Genova, Bondi incontra il sindaco: “Governo e imprenditori a supporto del Carlo Felice”


Genova, Bondi incontra il sindaco: “Governo e imprenditori a supporto del Carlo Felice”
26/10/2010, 18:10

Il ministro dei Beni Culturali Sandro Bondi durante l'incontro, di questa mattina in Prefettura, con il sindaco Marta Vincenzi dichiara: "Da parte degli imprenditori genovesi c'è disponibilità a cooperare per il risanamento del bilancio del Teatro Carlo Felice, mentre il Governo farà tutto il possibile. Entro i prossimi 15 giorni, dal Governo arriverà una risposta concreta in merito allo stanziamento dei fondi, mente gli imprenditori hanno pensato di formare un gruppo compatto in modo tale da contribuire attivamente nel Cda".

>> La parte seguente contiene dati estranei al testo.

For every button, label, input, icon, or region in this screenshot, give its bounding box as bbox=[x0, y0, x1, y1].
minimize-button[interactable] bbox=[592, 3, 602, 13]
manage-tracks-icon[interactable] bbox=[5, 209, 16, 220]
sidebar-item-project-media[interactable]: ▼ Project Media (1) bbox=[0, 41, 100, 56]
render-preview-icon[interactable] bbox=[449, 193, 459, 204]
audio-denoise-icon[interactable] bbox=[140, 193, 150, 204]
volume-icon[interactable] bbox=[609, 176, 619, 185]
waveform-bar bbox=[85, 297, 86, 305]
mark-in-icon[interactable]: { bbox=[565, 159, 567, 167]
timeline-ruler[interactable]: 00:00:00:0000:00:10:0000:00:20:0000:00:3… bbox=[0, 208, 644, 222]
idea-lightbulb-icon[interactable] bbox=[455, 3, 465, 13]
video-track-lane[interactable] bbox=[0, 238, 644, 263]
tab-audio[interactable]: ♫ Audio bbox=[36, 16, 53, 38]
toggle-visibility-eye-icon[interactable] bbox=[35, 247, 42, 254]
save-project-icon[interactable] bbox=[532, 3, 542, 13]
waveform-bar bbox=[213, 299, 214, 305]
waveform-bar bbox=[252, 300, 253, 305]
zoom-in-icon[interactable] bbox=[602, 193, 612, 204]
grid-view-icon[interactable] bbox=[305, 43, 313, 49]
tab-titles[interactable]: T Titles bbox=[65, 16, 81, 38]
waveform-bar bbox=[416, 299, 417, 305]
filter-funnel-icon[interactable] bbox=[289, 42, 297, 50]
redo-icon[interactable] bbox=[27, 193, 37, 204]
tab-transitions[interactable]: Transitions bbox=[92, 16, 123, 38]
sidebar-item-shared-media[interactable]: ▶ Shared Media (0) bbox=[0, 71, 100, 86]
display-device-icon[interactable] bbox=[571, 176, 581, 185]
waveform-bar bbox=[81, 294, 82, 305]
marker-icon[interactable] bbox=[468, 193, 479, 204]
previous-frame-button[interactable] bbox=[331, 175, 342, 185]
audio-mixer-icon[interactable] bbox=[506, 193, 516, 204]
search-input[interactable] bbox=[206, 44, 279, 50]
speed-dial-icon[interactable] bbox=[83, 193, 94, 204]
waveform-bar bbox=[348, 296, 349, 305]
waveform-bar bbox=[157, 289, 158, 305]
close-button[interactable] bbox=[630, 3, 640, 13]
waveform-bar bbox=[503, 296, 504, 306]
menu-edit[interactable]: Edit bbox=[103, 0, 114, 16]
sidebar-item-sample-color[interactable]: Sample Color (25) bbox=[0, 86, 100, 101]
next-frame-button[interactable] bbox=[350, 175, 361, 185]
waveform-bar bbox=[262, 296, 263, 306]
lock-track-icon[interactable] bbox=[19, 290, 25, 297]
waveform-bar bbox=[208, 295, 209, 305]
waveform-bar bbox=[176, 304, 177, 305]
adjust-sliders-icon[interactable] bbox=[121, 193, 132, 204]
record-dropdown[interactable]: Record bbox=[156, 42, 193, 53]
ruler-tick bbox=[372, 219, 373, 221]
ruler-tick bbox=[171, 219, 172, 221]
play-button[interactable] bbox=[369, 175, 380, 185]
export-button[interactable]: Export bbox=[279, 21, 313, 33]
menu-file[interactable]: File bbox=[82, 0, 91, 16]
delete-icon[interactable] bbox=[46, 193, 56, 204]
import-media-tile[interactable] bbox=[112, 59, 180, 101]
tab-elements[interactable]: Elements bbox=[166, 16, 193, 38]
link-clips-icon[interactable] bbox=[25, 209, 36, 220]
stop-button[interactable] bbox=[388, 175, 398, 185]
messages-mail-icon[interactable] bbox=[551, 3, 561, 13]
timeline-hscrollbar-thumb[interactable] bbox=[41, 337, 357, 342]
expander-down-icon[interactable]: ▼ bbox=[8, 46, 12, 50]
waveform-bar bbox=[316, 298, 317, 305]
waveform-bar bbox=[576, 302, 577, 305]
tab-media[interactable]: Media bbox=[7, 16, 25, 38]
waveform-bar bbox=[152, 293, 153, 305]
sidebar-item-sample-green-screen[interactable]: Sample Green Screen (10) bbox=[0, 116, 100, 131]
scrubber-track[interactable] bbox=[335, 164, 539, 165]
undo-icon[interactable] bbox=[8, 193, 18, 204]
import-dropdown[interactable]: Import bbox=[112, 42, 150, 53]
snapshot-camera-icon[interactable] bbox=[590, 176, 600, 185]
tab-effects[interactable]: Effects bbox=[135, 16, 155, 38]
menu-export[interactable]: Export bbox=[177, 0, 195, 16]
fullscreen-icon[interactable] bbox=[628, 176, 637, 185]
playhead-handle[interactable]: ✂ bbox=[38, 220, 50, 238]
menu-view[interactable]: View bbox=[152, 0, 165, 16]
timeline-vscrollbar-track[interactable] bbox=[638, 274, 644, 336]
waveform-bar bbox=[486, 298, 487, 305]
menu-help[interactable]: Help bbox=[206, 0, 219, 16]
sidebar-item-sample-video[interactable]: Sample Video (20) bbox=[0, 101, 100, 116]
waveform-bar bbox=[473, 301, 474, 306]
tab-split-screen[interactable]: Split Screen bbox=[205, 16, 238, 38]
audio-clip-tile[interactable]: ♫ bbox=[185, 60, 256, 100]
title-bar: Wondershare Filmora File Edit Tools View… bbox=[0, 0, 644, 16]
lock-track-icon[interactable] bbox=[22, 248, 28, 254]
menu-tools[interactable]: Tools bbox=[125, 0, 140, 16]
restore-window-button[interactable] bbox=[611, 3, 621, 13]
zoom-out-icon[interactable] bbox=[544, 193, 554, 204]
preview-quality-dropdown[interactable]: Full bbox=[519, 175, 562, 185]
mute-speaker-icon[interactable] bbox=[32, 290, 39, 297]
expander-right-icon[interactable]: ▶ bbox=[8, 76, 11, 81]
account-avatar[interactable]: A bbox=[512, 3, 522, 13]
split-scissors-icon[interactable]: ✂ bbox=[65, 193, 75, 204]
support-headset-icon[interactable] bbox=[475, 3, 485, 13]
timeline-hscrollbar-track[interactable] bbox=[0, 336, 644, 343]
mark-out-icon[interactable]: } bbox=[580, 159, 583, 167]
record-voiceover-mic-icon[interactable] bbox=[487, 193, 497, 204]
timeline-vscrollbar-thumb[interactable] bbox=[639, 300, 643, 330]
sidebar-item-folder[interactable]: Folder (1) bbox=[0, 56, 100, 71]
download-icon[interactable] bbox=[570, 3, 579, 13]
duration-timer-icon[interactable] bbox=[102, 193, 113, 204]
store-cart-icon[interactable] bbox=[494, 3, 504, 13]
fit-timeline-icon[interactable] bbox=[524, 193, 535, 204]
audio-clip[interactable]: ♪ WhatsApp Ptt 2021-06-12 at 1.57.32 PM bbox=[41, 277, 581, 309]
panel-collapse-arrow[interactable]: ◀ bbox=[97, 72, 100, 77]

Secondo quanto aggiunge il ministro la disponibilità degli imprenditori è condizionata dalla conoscenza del piano di risanamento dell'attuale consiglio di amministrazione del Carlo Felice.
Nello studio del prefetto Francesco Musolino, il primo dialogo del ministro Bondi avviene con Marta Vincenzi e poi, separamente, con il vicepresidente di Pirelli Vittorio Malacalza (che non partecipa all'incontro con gli altri imprenditori); un quarto d'ora dopo, si è confrontato con l'imprenditoria genovese: Giovanni Berneschi, presidente di Carige, e il segretario generale della Fondazione bancaria Rodolfo Bosio; Pierluigi Foschi, presidente di Costa Crociere, e Franco Zuccarino, presidente del consiglio di amministrazione di Msc; Daniele Riva, ad del gruppo siderurgico; Beppe Costa presidente della Saar depositi portuali e dei terminalisti (ma anche di Costa Edutainment), e i leader di Confindustria e Camera di Commercio, Giovanni Calvini e Paolo Odone.
Bondi precisa: "Il risanamento del sistema lirico passa senz'altro dalla riforma che ormai è non solo necessaria ma indispensabile. Scontri tra i diversi sindacati? In fondo, non è un caso che i privati vogliano certezze sulla pace sindacale..." Scuote la testa, il ministro: la pace sindacale per arrivare ad una condizione di stabilità "non è una condicio sine qua non. L'adesione di tutti i sindacati è auspicabile ma non indispensabile".
"Mi sento a metà del guado", conferma il sindaco di Genova Marta Vincenzi al termine. "E' stata fatta una parte importante del cammino - ha continuato - ma ci sono gli ultimi ostacoli che sono i più duri: far comprendere che il piano di risanamento è importante ma che c'è un'urgenza, che è il 2010. Un'urgenza che non c'entra col risanamento ma con la possibilità di fare spettacoli importanti e quindi crederci e investire".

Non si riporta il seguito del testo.